# Background information

[source: https://ecmwf-ai-weather-quest.readthedocs.io/en/latest/training_data.html]

Participants can use any observational, forecast or reanalysis dataset to develop their AI/ML sub-seasonal forecasting models. To facilitate initial model development, registered participants can download post-processed ERA5 data from ECMWF.

The following datasets at a 1.5 degree resolution have been made easily accessible:

ERA5 data:
- Weekly-mean temperature (K)
- Weekly-mean mean sea level pressure (Pa)
- Weekly-accumulated total precipitation (mm week-1)

**Important**: At the launch of the AI Weather Quest, post-processed training data is available from the 1st January 1979 to 31st December 2024. Updates to training data will be performed with a latency of three months.

# Retrieve Training Data Module

To download post-processed ERA5 data, you will need functions from the retrieve_training_data.py module. The key function within this module is:

`retrieve_annual_training_data`: Download annual files containing weekly statistics for temperature (tas), mean sea level pressure (mslp) or precipitation (pr).

In [16]:
from AI_WQ_package import retrieve_training_data
import os

In [37]:
def loop_download(years, variables, data_loc='/users/jk/22/6ixCast/data/ERA5/'):
    '''
    Wrapper around the AI_WQ_package function "retrieve_annual training data"

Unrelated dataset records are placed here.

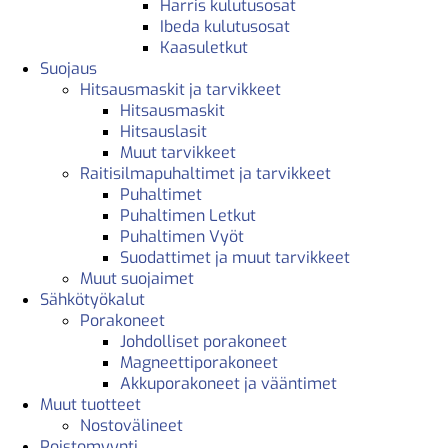
Harris kulutusosat
Ibeda kulutusosat
Kaasuletkut
Suojaus
Hitsausmaskit ja tarvikkeet
Hitsausmaskit
Hitsauslasit
Muut tarvikkeet
Raitisilmapuhaltimet ja tarvikkeet
Puhaltimet
Puhaltimen Letkut
Puhaltimen Vyöt
Suodattimet ja muut tarvikkeet
Muut suojaimet
Sähkötyökalut
Porakoneet
Johdolliset porakoneet
Magneettiporakoneet
Akkuporakoneet ja vääntimet
Muut tuotteet
Nostovälineet
Poistomyynti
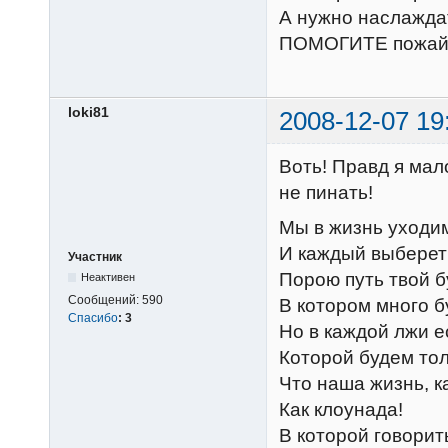
А нужно наслажда
ПОМОГИТЕ пожайлу
loki81
2008-12-07 19
Воть! Правд я мал
не пинать!
Мы в жизнь уходим
И каждый выберет 
Участник
Порою путь твой б
Неактивен
Сообщений:
590
В котором много б
Спасибо
:
3
Но в каждой лжи е
Которой будем тол
Что наша жизнь, к
Как клоунада!
В которой говорит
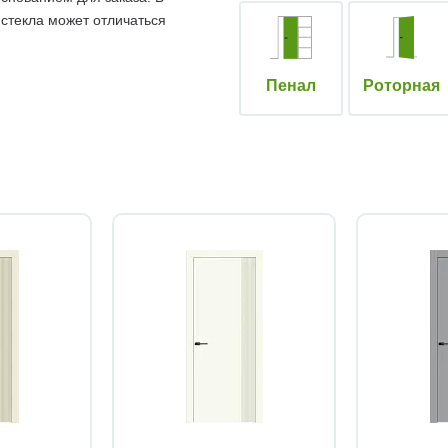
 стекла может отличаться
Пенал
Роторная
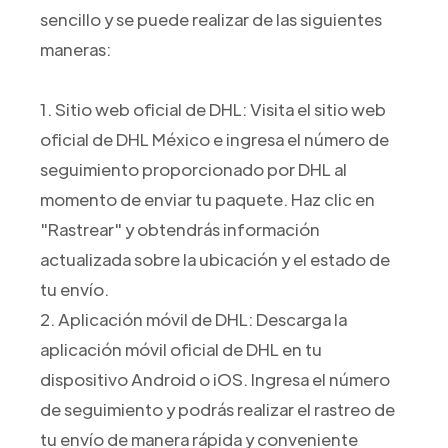
sencillo y se puede realizar de las siguientes
maneras:
1. Sitio web oficial de DHL: Visita el sitio web
oficial de DHL México e ingresa el número de
seguimiento proporcionado por DHL al
momento de enviar tu paquete. Haz clic en
"Rastrear" y obtendrás información
actualizada sobre la ubicación y el estado de
tu envío.
2. Aplicación móvil de DHL: Descarga la
aplicación móvil oficial de DHL en tu
dispositivo Android o iOS. Ingresa el número
de seguimiento y podrás realizar el rastreo de
tu envío de manera rápida y conveniente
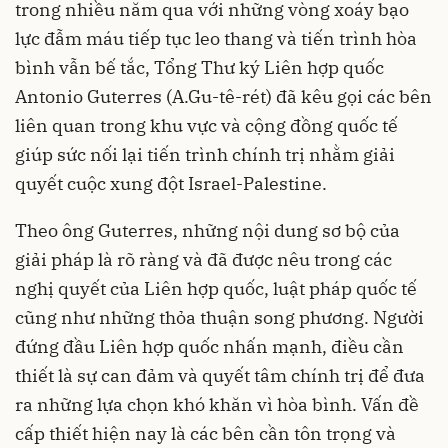
trong nhiều năm qua với những vòng xoáy bạo
lực đẫm máu tiếp tục leo thang và tiến trình hòa
bình vẫn bế tắc, Tổng Thư ký Liên hợp quốc
Antonio Guterres (A.Gu-tê-rét) đã kêu gọi các bên
liên quan trong khu vực và cộng đồng quốc tế
giúp sức nối lại tiến trình chính trị nhằm giải
quyết cuộc xung đột Israel-Palestine.
Theo ông Guterres, những nội dung sơ bộ của
giải pháp là rõ ràng và đã được nêu trong các
nghị quyết của Liên hợp quốc, luật pháp quốc tế
cũng như những thỏa thuận song phương. Người
đứng đầu Liên hợp quốc nhấn mạnh, điều cần
thiết là sự can đảm và quyết tâm chính trị để đưa
ra những lựa chọn khó khăn vì hòa bình. Vấn đề
cấp thiết hiện nay là các bên cần tôn trọng và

    years(array_like): years in the range [1979, 2024]
    variables(array_like): subset of "pr", "tas", "mslp"
    '''

    for year in years:
        for variable in variables:
            
            retrieve_training_data.retrieve_annual_training_data(year, 
                                                                variable, 
                                                                'NegF8LfwK', 
                                                                local_destination=data_loc+variable)
                
                

In [None]:
loop_download(range(1979, 2024), ['pr', 'tas'])